Pasangan hidup adalah mereka yang diberi karunia hubungan yang stabil dan penuh
kedewasaan.
Witing
Tresno Jalaran Seko Kulino… Barangkali mengejewantah dalam bentuk sintesa
protein V1RL1-5 di mukosa olfaktori kita. Jangan pernah berpikir bahwa kita
tidak akan bisa mencintai seseorang yang kita nikahi tanpa pacaran. Karena kita
semua punya kromosom 19, kalau Anda nggak punya kromosom 19, Anda nggak akan
ngerti atau nggak akan bisa baca tulisan saya ini. Sedangkan Anda yang punya
kromosom 19, Insya Allah mampu mencintai siapa pun yang ada putuskan untuk
dicintai oleh Anda. Karena paparan terhadap sinyal kimia yang sama secara
periodik dan kontinyu akan dapat menciptakan reaksi fisiologis pada akhirnya.
Saat itu lah, ketika cinta tumbuh, karena kita ‘ingin mencintai’ pasangan kita,
bukan cinta tumbuh karena kita ‘ingin berreproduksi’ dengan pasangan kita belaka.
Tulisan ini
saya buat, utamanya untuk mengingatkan diri saya pribadi, semoga saya dijauhkan
dari ‘Belahan Jiwa’ saya, seandainya dia dapat mendatangkan lebih banyak
mudharat daripada manfaat, sebagaimana yang banyak saya lihat di lingkungan
sekitar saya belakangan ini. Apabila tulisan ini dapat bermanfaat bagi Anda
yang membacanya, maka segala puji saya sampaikan kepada Allah Azza wa Jalla
yang telah menurunkan sedikit ilmu dan hikmah-Nya kepada saya. Apabila ada di
antara Anda yang tersindir oleh tulisan saya ini, semoga akal sehat Anda tidak
dihilangkan-Nya karena bermaksiat di atas bumi-Nya, dan ketahuilah, bahwa
Ikhtilat dan Khalwat bukanlah perbuatan yang patut di-amini, apalagi dihalalkan
begitu saja.
Saya hanya
men-tag orang-orang yang saya yakin mereka akan membaca tulisan saya ini dengan
prasangka baik dan berusaha mengambil ilmu darinya, seandainya ilmu tersebut
bermanfaat bagi mereka (dan tentunya teringat pada saat saya menulis ini).

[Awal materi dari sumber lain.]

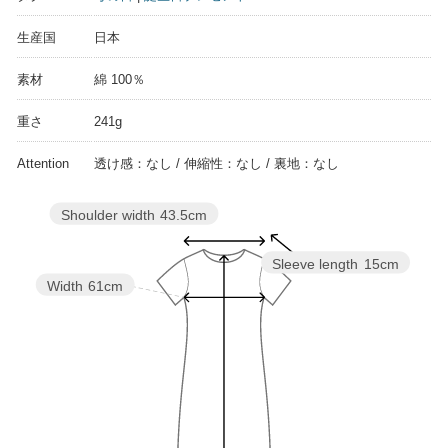
生産国
日本
素材
綿 100％
重さ
241g
Attention
透け感：なし / 伸縮性：なし / 裏地：なし
Shoulder width
43.5cm
Sleeve length
15cm
Width
61cm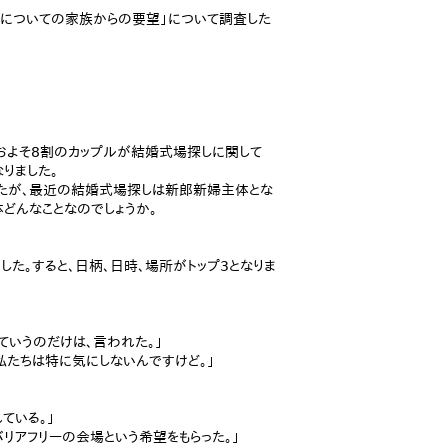
場探しについての家族からの要望」について調査した
、およそ8割のカップルが結婚式場探しに関して
りました。
したが、最近の結婚式場探しは新郎新婦主体とな
どんなことなのでしょうか。
た。すると、日柄、日時、場所がトップ3となりま
ていうのだけは、言われた。」
たちは特に気にしないんですけど。」
ている。」
リアフリーの会場という希望をもらった。」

Dan
bagi Anda yang tidak saya tag tapi merasa tersindir, dengan segala kerendahan
hati saya memohon maaf, karena tulisan ini saya buat bukan untuk menyakiti
siapapun dan sekali lagi, justru utamanya untuk mengingatkan diri saya sendiri.
Semoga Rahmat dan Karunia Allah senantiasa turun kepada mereka yang menjauhkan
diri dari maksiat dan senantiasa takut kepada Adzab-Nya.